That said, from Mozart I currently only own his CD from *The World's Greatest Masterpieces* collection, which has a selection of his works. I really like it and so I would like to branch out and explore deeper his complete works, which ones would you recommend to further explore his music for someone who is getting started?

Thanks in advance!


----------



## Art Rock (Nov 28, 2009)

Clarinet concerto
Requiem
Piano concertos 20/21


----------



## shangoyal (Sep 22, 2013)

Get the last three symphonies (No. 39-41) and some piano concertos. Then, try an opera, like The Marriage of Figaro. And watch the movie made on Mozart, Amadeus (1984).


----------



## Mandryka (Feb 22, 2013)

If you like metal and darkwave then the obvious best starting points with Mozart are the "Masonic Funeral Music" ("Mauerische Trauer Musik") and the Adagio and Fugue in C-minor.


----------



## Kieran (Aug 24, 2010)

Hey Evoken,

Welcome to the forum! 

You might find some handy tips here. For me, as a Mozart junkie, I made a suggestion in that thread, but also, within works there are the most delicious and moving slow movements, especially in the piano concertos. So, famously we have the slow set from #21, but really, in any of his piano concertos you have profoundly beautiful but equally accessible music. As a quick starter package, get yourself piano concerto #20: it's exciting, moody, brilliant and contains contrasts and those flashes of mood which are a trademark of Mozart... :tiphat:


----------



## mstar (Aug 14, 2013)

I think that his later violin concertos are excellent, his piano sonatas are also wonderful (I recently played one in G Major), and try the Requiem. 

You might also like Haydn, so perhaps trying some of his piano trios would be excellent as well.


----------



## bigshot (Nov 22, 2011)

later symphonies
piano concertos
wind concertos
violin concertos
horn concertos
divertimenti
operas


----------



## Ukko (Jun 4, 2010)

Mandryka said:


> If you like metal and darkwave then the obvious best starting points with Mozart are the "Masonic Funeral Music" ("Mauerische Trauer Musik") and the Adagio and Fugue in C-minor.


I would just say 'insufficient data' (know nothing about those genre), but Mandryka is no dummy, and he has a clue. The string quintet in a minor key could work then?


----------



## shangoyal (Sep 22, 2013)

Or just get the Grosse Fugue!


----------



## Winterreisender (Jul 13, 2013)

I personally find the Piano Sonatas extremely addictive (K. 333 is a particularly good one). 

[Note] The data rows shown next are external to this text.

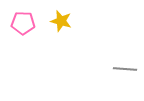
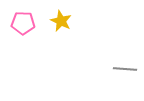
yellow star: rotated 10 degrees clockwise
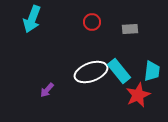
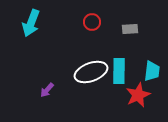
cyan arrow: moved 1 px left, 4 px down
cyan rectangle: rotated 40 degrees clockwise
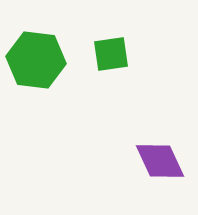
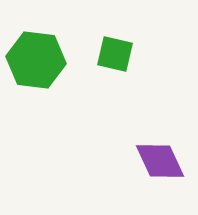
green square: moved 4 px right; rotated 21 degrees clockwise
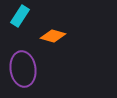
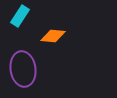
orange diamond: rotated 10 degrees counterclockwise
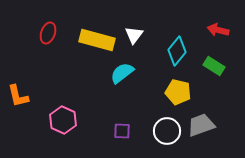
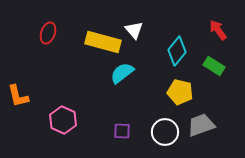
red arrow: rotated 40 degrees clockwise
white triangle: moved 5 px up; rotated 18 degrees counterclockwise
yellow rectangle: moved 6 px right, 2 px down
yellow pentagon: moved 2 px right
white circle: moved 2 px left, 1 px down
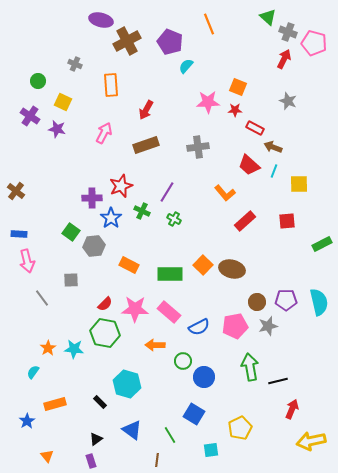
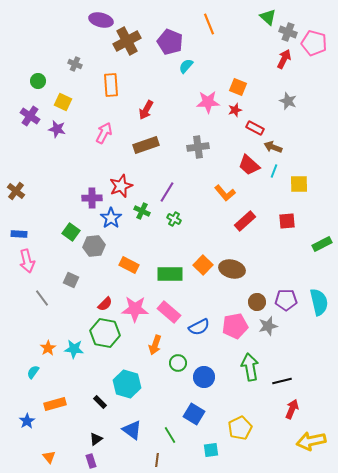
red star at (235, 110): rotated 16 degrees counterclockwise
gray square at (71, 280): rotated 28 degrees clockwise
orange arrow at (155, 345): rotated 72 degrees counterclockwise
green circle at (183, 361): moved 5 px left, 2 px down
black line at (278, 381): moved 4 px right
orange triangle at (47, 456): moved 2 px right, 1 px down
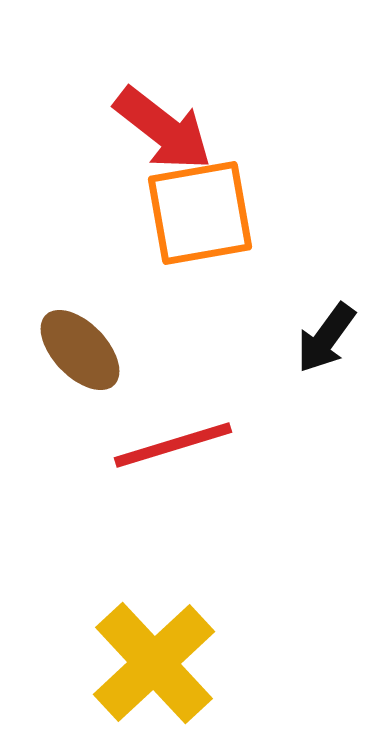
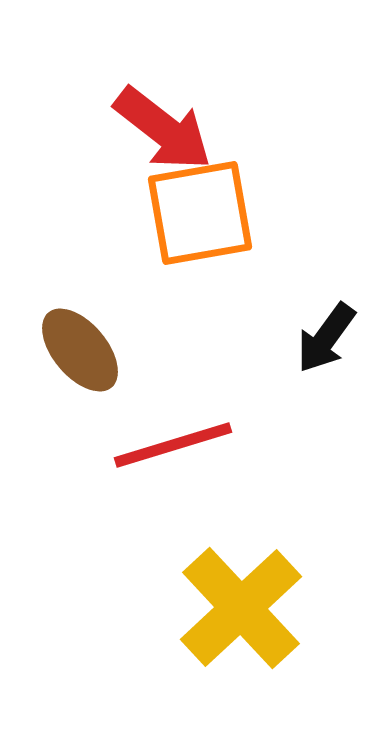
brown ellipse: rotated 4 degrees clockwise
yellow cross: moved 87 px right, 55 px up
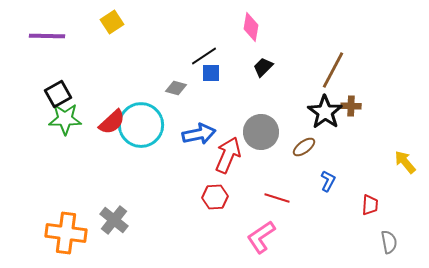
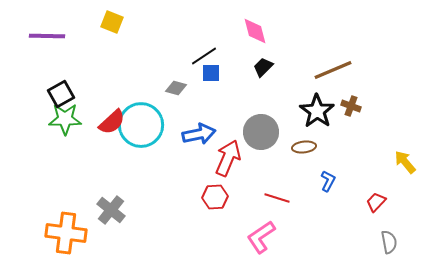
yellow square: rotated 35 degrees counterclockwise
pink diamond: moved 4 px right, 4 px down; rotated 24 degrees counterclockwise
brown line: rotated 39 degrees clockwise
black square: moved 3 px right
brown cross: rotated 18 degrees clockwise
black star: moved 8 px left, 1 px up
brown ellipse: rotated 30 degrees clockwise
red arrow: moved 3 px down
red trapezoid: moved 6 px right, 3 px up; rotated 140 degrees counterclockwise
gray cross: moved 3 px left, 10 px up
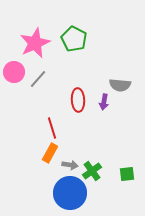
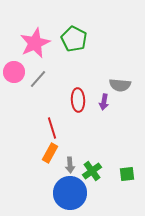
gray arrow: rotated 77 degrees clockwise
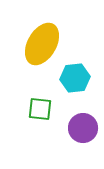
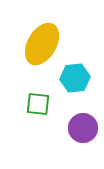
green square: moved 2 px left, 5 px up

Or my absolute favourite is the Flute & Harp Concerto.


----------



## trazom (Apr 13, 2009)

Winterreisender said:


> Or my absolute favourite is the Flute & Harp Concerto.


That's always been a very popular piece, which is why I was a little surprised when Charles Rosen dismissively called it 'Mozart's hackwork' in his book The Classical Style.


----------



## deggial (Jan 20, 2013)

if you already like Dessay and don't have *this*, you should go for it . And *this* for Petibon. If you already have them, apologies :tiphat:


----------



## Evoken (Oct 13, 2013)

Thanks for these recommendations! Quite a lot of material to look into  I think I'll start with the Piano Concertos, some of the Symphonies and the Marriage of Figaro.



shangoyal said:


> And watch the movie made on Mozart, Amadeus (1984).

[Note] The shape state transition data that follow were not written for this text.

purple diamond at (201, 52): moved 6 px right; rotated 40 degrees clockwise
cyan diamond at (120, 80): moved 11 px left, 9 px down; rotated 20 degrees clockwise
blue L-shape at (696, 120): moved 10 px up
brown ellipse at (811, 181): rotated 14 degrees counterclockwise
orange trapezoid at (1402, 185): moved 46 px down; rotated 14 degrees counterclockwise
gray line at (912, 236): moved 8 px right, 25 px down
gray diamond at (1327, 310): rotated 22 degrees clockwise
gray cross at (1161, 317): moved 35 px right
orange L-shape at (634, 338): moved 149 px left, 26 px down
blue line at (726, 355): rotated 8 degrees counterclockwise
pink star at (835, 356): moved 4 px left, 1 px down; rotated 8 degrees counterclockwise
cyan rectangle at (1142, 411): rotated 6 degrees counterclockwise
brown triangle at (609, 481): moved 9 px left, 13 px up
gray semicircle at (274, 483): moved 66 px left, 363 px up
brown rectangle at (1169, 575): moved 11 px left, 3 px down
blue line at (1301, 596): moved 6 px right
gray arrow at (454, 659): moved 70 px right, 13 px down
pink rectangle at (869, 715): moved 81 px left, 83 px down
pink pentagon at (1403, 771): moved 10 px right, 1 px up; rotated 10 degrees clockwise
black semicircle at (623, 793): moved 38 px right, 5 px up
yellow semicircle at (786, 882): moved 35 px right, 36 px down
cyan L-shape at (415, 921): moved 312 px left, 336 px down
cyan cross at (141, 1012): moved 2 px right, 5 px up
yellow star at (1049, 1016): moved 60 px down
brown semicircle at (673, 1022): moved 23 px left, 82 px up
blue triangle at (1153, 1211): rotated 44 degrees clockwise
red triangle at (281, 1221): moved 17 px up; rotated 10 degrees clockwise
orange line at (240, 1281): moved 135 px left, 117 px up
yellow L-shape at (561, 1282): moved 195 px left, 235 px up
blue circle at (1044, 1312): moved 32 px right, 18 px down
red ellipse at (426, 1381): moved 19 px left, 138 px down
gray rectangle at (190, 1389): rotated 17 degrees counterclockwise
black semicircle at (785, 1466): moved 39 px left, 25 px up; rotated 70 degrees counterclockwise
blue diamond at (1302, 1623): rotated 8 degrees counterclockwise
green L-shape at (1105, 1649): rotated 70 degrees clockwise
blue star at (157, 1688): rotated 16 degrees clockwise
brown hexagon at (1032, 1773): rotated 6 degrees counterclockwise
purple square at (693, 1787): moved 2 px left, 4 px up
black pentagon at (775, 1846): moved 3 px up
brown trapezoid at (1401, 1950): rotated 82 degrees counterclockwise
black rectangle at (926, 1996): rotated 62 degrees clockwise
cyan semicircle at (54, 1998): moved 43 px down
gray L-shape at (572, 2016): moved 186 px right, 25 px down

I saw that film a long time ago, isn't it more historical fiction tho? Acclaimed as it was at the Oscars, I was under the impression that its full of historical inaccuracies and that it's portrayal of Mozart is rather off the mark.



Mandryka said:


> If you like metal and darkwave then the obvious best starting points with Mozart are the "Masonic Funeral Music" ("Mauerische Trauer Musik") and the Adagio and Fugue in C-minor.

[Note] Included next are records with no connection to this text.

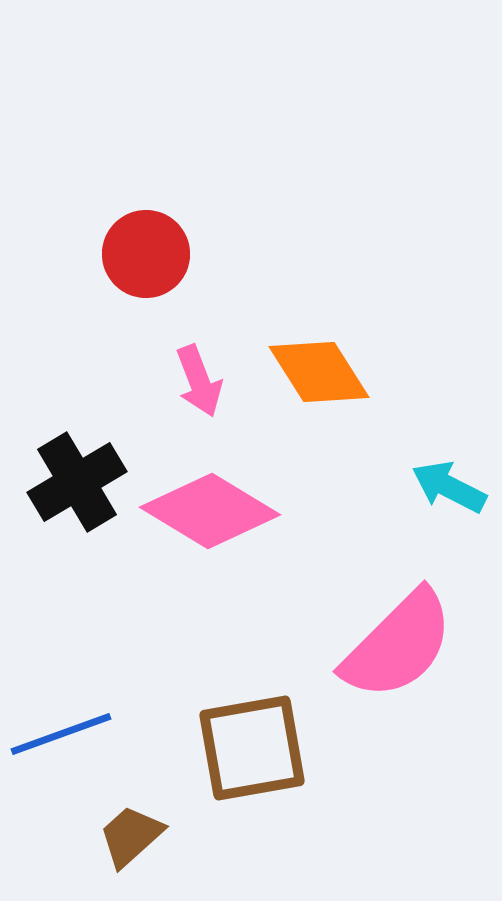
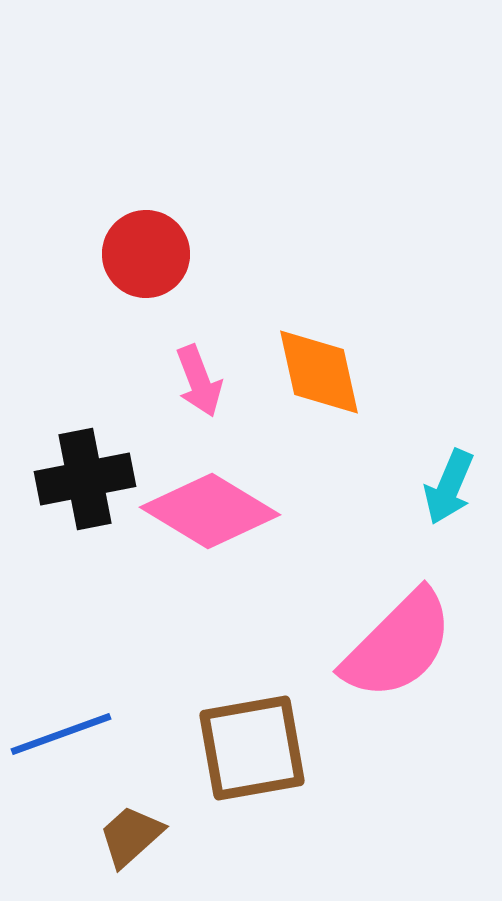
orange diamond: rotated 20 degrees clockwise
black cross: moved 8 px right, 3 px up; rotated 20 degrees clockwise
cyan arrow: rotated 94 degrees counterclockwise
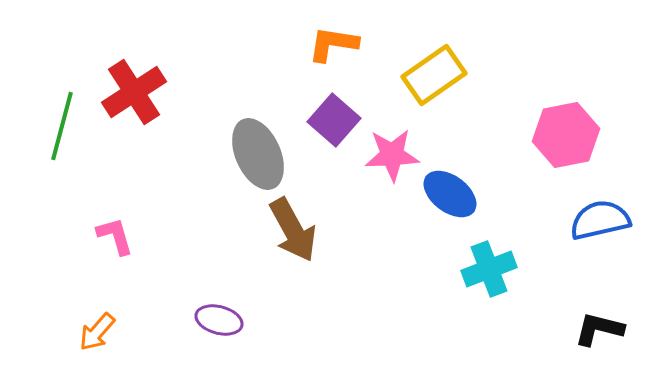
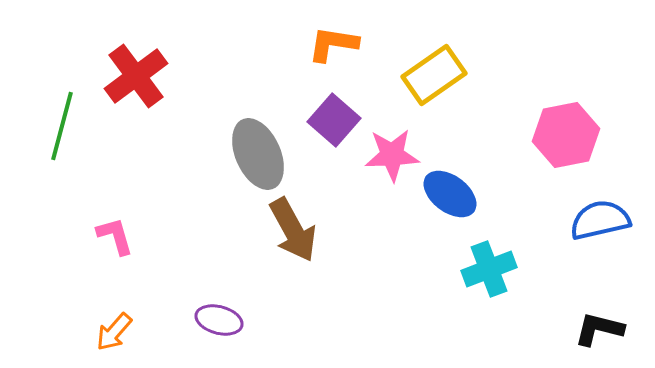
red cross: moved 2 px right, 16 px up; rotated 4 degrees counterclockwise
orange arrow: moved 17 px right
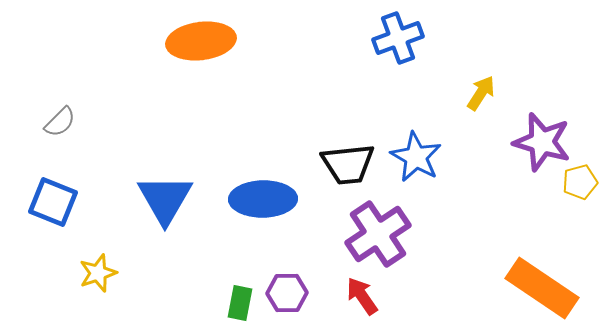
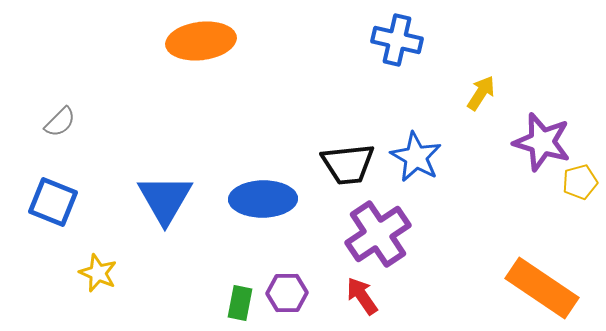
blue cross: moved 1 px left, 2 px down; rotated 33 degrees clockwise
yellow star: rotated 30 degrees counterclockwise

Ah, interesting. I'll check these out too.



deggial said:


> if you already like Dessay and don't have *this*, you should go for it . And *this* for Petibon. If you already have them, apologies :tiphat:


Oh, I don't have those! Will have to get my hands on them, Dessay is fantastic. Thanks.

Thanks again for the recommendations, you guys gave me more than enough to get started.


----------



## Ondine (Aug 24, 2012)

The Masses, one by one!


----------



## deggial (Jan 20, 2013)

Evoken said:


> I saw that film a long time ago, isn't it more historical fiction tho? Acclaimed as it was at the Oscars, I was under the impression that its full of historical inaccuracies and that it's portrayal of Mozart is rather off the mark.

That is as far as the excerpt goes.